Start of SOURCE DATA
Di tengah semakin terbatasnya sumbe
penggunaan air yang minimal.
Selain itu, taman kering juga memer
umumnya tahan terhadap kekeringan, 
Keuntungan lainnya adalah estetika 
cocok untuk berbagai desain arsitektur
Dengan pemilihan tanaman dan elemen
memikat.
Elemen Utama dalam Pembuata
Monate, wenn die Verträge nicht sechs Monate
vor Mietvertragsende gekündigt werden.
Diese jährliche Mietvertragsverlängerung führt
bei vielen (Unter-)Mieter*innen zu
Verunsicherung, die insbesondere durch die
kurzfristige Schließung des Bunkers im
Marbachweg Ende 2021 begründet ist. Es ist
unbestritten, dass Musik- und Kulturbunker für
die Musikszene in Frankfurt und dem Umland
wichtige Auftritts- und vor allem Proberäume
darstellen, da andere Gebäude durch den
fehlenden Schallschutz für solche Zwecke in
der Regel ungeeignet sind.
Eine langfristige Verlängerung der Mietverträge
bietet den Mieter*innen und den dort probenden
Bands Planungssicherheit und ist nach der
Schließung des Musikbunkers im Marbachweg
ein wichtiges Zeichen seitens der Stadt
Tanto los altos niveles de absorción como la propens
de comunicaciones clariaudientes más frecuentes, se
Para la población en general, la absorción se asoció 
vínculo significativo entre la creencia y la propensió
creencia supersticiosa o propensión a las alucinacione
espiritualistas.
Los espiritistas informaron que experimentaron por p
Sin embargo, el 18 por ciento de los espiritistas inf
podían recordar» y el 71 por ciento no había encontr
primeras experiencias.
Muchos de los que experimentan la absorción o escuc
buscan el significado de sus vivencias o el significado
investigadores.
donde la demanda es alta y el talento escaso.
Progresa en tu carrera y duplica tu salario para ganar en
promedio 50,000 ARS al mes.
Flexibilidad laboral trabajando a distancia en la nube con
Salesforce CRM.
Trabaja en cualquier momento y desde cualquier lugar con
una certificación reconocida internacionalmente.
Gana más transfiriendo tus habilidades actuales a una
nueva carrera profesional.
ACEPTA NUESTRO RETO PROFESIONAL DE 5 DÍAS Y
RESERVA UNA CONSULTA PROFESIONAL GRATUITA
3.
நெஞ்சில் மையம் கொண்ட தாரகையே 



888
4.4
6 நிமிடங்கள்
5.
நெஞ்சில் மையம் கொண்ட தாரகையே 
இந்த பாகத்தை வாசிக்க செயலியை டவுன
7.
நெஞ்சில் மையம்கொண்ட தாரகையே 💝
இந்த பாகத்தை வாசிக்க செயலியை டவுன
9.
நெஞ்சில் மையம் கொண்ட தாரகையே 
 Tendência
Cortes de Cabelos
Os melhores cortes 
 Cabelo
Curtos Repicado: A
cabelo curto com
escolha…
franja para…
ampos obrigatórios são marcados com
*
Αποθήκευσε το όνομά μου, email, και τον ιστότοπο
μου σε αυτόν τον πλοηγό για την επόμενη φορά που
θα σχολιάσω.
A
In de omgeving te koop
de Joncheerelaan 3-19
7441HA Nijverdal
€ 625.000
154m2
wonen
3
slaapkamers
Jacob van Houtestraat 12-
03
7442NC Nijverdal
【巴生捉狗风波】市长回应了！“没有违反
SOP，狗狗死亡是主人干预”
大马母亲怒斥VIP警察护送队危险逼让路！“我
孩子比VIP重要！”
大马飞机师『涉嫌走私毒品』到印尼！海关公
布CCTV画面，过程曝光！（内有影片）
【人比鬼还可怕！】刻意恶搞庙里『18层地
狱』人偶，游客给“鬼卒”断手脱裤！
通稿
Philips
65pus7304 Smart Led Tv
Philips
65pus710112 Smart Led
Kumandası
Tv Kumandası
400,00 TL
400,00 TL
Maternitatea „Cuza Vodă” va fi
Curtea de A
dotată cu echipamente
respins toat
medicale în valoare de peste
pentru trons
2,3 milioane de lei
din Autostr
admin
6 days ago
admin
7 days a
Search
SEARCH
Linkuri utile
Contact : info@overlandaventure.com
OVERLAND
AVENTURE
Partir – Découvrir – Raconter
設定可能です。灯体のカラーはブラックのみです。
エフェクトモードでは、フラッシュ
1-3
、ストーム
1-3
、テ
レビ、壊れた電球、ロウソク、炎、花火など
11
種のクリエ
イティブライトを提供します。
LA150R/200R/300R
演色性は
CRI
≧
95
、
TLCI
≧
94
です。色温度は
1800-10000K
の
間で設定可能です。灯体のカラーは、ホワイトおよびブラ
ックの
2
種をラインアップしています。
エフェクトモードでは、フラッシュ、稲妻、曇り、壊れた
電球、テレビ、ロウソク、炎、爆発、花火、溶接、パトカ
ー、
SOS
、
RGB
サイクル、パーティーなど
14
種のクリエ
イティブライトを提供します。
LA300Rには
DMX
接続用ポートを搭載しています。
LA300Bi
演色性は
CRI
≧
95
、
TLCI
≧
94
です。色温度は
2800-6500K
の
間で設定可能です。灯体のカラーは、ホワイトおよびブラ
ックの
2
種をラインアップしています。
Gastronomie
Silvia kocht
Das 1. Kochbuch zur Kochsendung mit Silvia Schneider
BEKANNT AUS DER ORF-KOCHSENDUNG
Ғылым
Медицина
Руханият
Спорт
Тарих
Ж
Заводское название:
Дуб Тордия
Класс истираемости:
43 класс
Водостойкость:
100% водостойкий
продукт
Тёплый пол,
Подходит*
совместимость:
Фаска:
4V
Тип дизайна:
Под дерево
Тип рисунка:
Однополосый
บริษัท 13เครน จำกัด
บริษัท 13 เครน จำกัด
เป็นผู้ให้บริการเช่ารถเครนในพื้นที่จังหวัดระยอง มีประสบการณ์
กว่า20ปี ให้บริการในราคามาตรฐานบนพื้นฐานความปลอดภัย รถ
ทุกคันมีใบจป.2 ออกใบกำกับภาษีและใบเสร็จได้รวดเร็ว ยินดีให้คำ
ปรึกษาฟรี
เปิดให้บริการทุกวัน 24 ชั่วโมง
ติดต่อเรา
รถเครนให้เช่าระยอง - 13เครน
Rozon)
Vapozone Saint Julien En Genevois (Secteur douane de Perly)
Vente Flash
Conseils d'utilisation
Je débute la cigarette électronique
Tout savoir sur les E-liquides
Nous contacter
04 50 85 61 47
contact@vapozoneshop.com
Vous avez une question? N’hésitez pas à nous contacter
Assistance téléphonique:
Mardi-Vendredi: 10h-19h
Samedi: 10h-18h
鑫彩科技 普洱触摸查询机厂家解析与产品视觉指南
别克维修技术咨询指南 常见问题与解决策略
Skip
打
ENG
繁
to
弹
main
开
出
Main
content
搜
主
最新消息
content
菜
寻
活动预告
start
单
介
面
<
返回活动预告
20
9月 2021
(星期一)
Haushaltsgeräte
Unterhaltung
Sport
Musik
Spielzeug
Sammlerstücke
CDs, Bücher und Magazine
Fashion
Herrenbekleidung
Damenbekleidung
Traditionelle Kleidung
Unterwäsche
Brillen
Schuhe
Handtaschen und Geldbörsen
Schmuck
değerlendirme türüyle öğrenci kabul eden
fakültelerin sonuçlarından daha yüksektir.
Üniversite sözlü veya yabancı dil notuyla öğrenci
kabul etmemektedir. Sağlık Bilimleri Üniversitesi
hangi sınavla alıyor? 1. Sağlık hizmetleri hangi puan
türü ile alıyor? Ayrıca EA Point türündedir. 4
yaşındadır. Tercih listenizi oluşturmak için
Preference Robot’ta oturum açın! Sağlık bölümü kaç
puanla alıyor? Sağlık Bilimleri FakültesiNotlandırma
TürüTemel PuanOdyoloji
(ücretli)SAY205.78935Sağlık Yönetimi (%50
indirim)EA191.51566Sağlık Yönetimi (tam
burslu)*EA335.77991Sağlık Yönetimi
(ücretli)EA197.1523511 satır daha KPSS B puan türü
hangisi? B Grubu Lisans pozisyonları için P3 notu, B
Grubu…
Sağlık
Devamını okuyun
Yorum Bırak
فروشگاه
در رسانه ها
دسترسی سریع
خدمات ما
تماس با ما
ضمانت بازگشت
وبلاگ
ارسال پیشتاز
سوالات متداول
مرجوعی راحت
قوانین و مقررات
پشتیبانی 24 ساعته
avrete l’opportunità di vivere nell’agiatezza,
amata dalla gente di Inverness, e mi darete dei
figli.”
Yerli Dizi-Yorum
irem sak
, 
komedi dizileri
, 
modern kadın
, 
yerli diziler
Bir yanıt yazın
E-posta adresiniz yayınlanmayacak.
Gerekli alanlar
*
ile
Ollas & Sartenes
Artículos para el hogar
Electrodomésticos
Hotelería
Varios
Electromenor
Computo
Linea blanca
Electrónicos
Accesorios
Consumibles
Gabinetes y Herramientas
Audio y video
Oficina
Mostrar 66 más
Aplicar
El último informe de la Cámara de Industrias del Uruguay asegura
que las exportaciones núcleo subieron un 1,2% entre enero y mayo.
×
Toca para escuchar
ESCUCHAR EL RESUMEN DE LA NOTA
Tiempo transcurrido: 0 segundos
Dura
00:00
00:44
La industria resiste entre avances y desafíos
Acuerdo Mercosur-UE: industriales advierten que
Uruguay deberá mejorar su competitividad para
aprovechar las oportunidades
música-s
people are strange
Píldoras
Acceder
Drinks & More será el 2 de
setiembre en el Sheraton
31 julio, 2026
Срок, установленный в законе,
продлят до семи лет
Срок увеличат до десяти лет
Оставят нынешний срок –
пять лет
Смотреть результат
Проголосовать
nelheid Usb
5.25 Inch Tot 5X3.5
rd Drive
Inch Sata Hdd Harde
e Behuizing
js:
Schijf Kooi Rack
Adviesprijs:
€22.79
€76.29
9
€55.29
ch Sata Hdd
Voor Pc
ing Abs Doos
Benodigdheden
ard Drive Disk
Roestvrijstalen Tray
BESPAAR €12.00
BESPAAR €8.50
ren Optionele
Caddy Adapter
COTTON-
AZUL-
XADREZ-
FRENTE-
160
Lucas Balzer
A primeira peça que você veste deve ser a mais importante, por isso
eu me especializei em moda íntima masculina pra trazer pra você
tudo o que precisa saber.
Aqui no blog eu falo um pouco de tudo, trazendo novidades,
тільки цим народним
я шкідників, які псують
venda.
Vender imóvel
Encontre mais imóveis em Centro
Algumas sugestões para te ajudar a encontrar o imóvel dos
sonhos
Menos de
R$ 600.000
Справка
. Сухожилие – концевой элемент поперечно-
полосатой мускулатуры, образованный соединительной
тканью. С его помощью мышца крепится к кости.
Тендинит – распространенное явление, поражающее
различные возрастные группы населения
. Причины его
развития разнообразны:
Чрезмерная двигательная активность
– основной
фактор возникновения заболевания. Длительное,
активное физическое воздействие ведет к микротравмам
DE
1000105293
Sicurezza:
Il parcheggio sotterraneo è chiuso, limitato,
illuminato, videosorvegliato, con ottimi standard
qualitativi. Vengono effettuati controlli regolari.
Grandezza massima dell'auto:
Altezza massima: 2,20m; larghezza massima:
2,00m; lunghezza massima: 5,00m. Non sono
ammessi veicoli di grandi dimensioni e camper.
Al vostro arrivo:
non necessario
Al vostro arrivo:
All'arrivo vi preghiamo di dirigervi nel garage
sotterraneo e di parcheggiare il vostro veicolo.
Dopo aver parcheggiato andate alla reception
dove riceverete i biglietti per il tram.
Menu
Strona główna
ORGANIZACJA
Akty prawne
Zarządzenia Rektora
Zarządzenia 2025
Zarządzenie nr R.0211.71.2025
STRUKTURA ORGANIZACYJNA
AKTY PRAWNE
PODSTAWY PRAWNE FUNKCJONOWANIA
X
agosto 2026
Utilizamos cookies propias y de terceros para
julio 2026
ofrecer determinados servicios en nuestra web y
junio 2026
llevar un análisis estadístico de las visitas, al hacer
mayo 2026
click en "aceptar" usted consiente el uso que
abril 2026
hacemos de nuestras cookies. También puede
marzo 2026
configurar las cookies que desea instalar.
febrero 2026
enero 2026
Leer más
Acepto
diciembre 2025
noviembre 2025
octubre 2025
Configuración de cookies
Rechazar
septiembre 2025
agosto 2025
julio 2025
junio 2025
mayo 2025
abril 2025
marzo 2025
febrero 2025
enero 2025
End of SOURCE DATA
_YOUR ASSIGNMENT_:
Where a line in the records above contains the string "absorción", return that line.

_EXPECTED ANSWER_:
Tanto los altos niveles de absorción como la propens
Para la población en general, la absorción se asoció 
Muchos de los que experimentan la absorción o escuc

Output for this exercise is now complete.